- Care home
Magna
Report from 8 August 2024 assessment
Contents
On this page
- Overview
- Kindness, compassion and dignity
- Treating people as individuals
- Independence, choice and control
- Responding to people’s immediate needs
- Workforce wellbeing and enablement
Caring
Staff respected people’s privacy and dignity and treated them kindness, empathy, and compassion. Visitors to the service were welcomed and encouraged to leave feedback on the care and support provided. Staff promoted people’s independence, communicated with them effectively, and empowered them to have choice and control over their own care, treatment, and wellbeing.
This service scored 70 (out of 100) for this area. Find out what we look at when we assess this area and How we calculate these scores.
Kindness, compassion and dignity
A person told us the staff were kind and they got on well with them. They said, “The staff are good to me.”
The registered manager said staff were trained to respect people’s privacy and dignity. A team leader on each shift led by example and ensured support workers upheld the provider’s values of ‘passionate, kind, and resilient’ care and support. A staff member told us, “We respect people’s wishes. We provide person-centred care, if a person wants to do something we help them.” Staff communicated with people in a way they understood. A staff member said, “Some words, like ‘no’ can be triggering for people. So we teach staff to say ‘no’ in a different way, for example we might say ‘later’ instead.”
Staff treated colleagues from other organisations with kindness and respect. Visiting professionals were made welcome at the service. The service had received compliments about how well staff supported people in the community. Visitors could scan a quick response (QR) code in reception if they wanted to feedback online about the service, or they could or use the service’s suggestions box.
Staff treated people with kindness and dignity. They respected people’s preferences regarding the gender of the staff supporting them with personal care. They knocked on people’s bedroom doors and waited for a response before entering. They closed doors and used dignity curtains to ensure people had privacy when they needed it.
Treating people as individuals
A person showed us their room and pointed out the items and features they had chosen to reflect their personality and hobbies. Each person’s room was unique to them as an individual and personalised accordingly.
Managers and staff were knowledgeable about people as individuals. They knew their likes, dislikes, histories and how they liked to communicate. Staff met people’s cultural needs and understood that these sometimes changed depending on people’s preferences.
Staff used their knowledge of people to support them in a caring and personalised way. For example, one person was keen to have their lunch, but it wasn’t ready, so staff used re-direction techniques to engage them in an activity instead. This prevented the person from becoming anxious.
Staff learnt about people from their care and support plans and by shadowing other staff who knew people well. For example, a person’s care and support plan stated they liked to have music playing and to talk about their hobby when receiving personal care. Staff ensured their preferences were respected. One person’s care and support plan included contradictory information about their religious needs. The registered manager corrected this immediately when we brought it to their attention. Information about people’s cultural needs was in people’s care and support plans but sometimes difficult to find. The registered manager said they would address this.

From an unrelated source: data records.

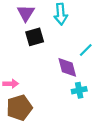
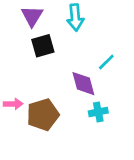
brown pentagon: (19, 108) -> (43, 115), moved

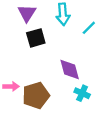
cyan line: (106, 62) -> (89, 28), moved
cyan cross: (98, 112) -> (82, 93), turned 35

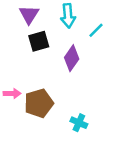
purple diamond: (70, 70) -> (72, 58), moved, turned 50
cyan cross: (82, 93) -> (79, 123), moved

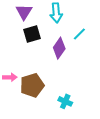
cyan line: (96, 30) -> (79, 34), moved

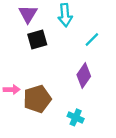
purple diamond: (59, 48) -> (84, 76), moved

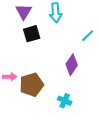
cyan line: (92, 40) -> (88, 36), moved

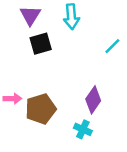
purple diamond: (72, 65) -> (93, 100), moved

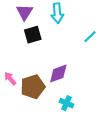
pink arrow: (12, 99) -> (10, 79), turned -128
purple diamond: (93, 100) -> (58, 73), moved, turned 35

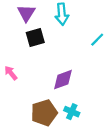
pink arrow: (10, 79) -> (11, 73), moved
brown pentagon: (33, 87) -> (44, 113), moved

Independence, choice and control
People were encouraged to be independent. They helped with cooking, cleaning, and shopping, supported by staff. A person said, “I tidy my room with the staff.”
Staff supported people to become independent and have a say in their own care and support. They communicated with people in the way people preferred. A staff member said, “We use PECS (Picture Exchange Communication System) with [person] as this works for them. They point at what they would like. They also have their own sign language which all the staff have learnt.”
People made their own decisions about they did each day. For example, during our visit a person went shopping with staff and chose their own meal items. Another person went to the pub for lunch. What people did depended on their own preferences and staff supported them to do the things they wanted to.
People’s preferred methods of communication were recorded in their support plans. Some people used their own versions of sign language and verbal communication. As staff needed to learn these detailed, personalised communication plans were in place. Staff involved people in reviews of their support plans by talking them through them and/or using a pictorial review form. This helped to ensure the review process was accessible to people. The service used easy read/pictorial pamphlets to inform people of their rights and support them to be independent and healthy. For example, people had access to pamphlets on DoLS, managing your money, and access to health care.
Responding to people’s immediate needs
We did not look at Responding to people’s immediate needs during this assessment. The score for this quality statement is based on the previous rating for Caring.
Workforce wellbeing and enablement
We did not look at Workforce wellbeing and enablement during this assessment. The score for this quality statement is based on the previous rating for Caring.